La serie de televisión Inventando a Anna trata de una enigmática estafadora que se abrió camino en los círculos sociales de élite y supuestamente estafó millones de dólares en ropa, viajes de lujo y préstamos masivos a algunas de las personas e instituciones financieras más poderosas del mundo, o bien es la desgarradora pero encantadora historia del primer extraterrestre que caminó entre nosotros en la Tierra.
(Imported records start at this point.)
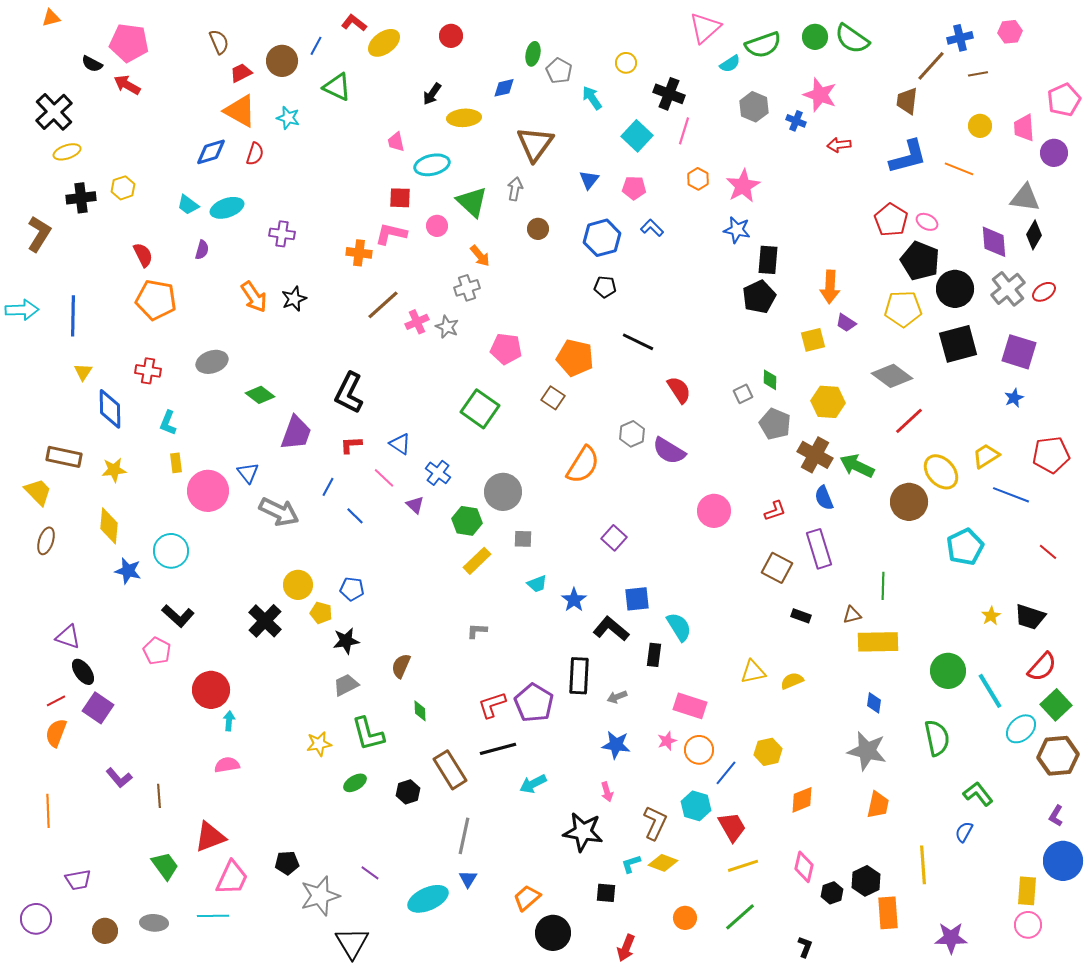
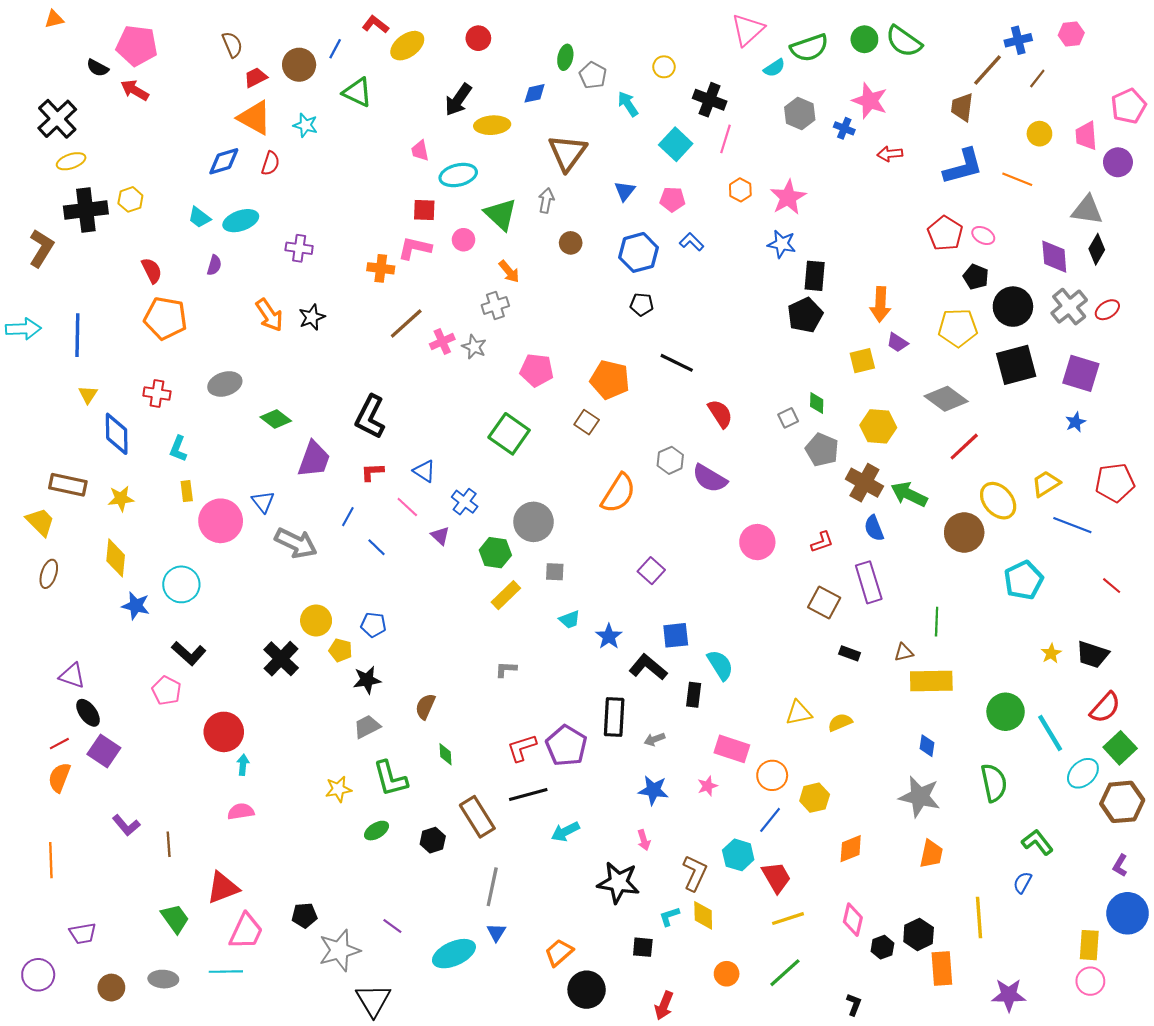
brown line: (978, 74) -> (1037, 78), turned -42
black arrow: (432, 94) -> (458, 100), size x1.4
black cross: (81, 198) -> (86, 210), size x1.4
black pentagon: (920, 261) -> (976, 277), size x0.6
orange circle: (699, 750) -> (772, 775), moved
yellow diamond: (663, 863) -> (703, 915), turned 68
El viaje para descubrirlo es un, por momentos, increíble pero interminable paseo. Es un viaje que merece la pena. Es un desconcierto. No está claro si alguien involucrado en esta nueva serie, de Shonda Rhimes y que se estrena en Netflix el viernes, tenía una dirección clara. Pero también, tal vez, ese es el punto. Tampoco está claro si la propia Anna lo hizo.
Anna Delvey, también conocida como Anna Sorokin, se hizo pasar por una heredera alemana y aprovechó la leyenda de su riqueza para facilitar su deambular por la vida de un 1 por ciento, un mundo que nunca la cuestionó a ella ni al hecho de que nunca dejara su tarjeta de crédito mientras llevaba una cuenta por su condición de pedigüeña/extraterrestre.
Su insustituible acento europeo -alemán por vía de ruso por vía de El Conde de Barrio Sésamo-actuaba como un encanto hipnotizante. La franqueza pasiva de sus crueles asideros -un desmantelamiento casual del ego- reflejaba el tipo de comportamiento adyacente al ser humano que fascinaba y desestabilizaba a la gente, y que le permitía manipular a las personas para que hicieran su voluntad/transportarlas a su OVNI, donde las sondeaba y persuadía hasta que accedían a darle dinero.
No dejes que esto sea demasiado engañoso. Inventando a Anna no es una serie de ciencia ficción, y lo más probable es que Delvey/Sorokin no sea, de hecho, un marciano. Probablemente. Pero es un ser de otro mundo que desconcierta a cualquiera que tenga un encuentro cercano de cualquier tipo con ella, por no hablar de los que leen sobre sus planes después de ser capturada en el asombroso Nueva York reportaje de la revista que inspiró la nueva serie de Netflix y, ahora, a todos los que la vemos dramatizada nada menos que por la propia Shonda Rhimes.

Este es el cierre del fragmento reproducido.